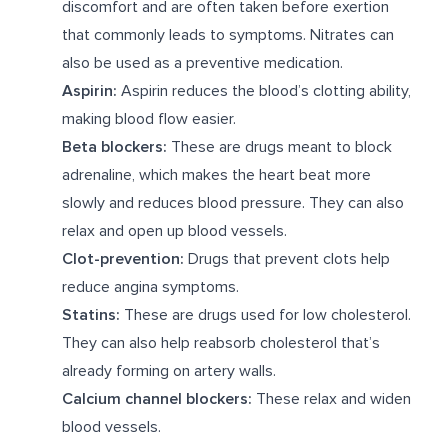
discomfort and are often taken before exertion
that commonly leads to symptoms. Nitrates can
also be used as a preventive medication.
Aspirin:
Aspirin reduces the blood’s clotting ability,
making blood flow easier.
Beta blockers:
These are drugs meant to block
adrenaline, which makes the heart beat more
slowly and reduces blood pressure. They can also
relax and open up blood vessels.
Clot-prevention:
Drugs that prevent clots help
reduce angina symptoms.
Statins:
These are drugs used for low cholesterol.
They can also help reabsorb cholesterol that’s
already forming on artery walls.
Calcium channel blockers:
These relax and widen
blood vessels.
------------------------------------
> **TASK DESCRIPTION**: A complete answer lists each line of the data that holds the word "They".

> **ANSWER TO THIS PROBLEM**:
slowly and reduces blood pressure. They can also
They can also help reabsorb cholesterol that’s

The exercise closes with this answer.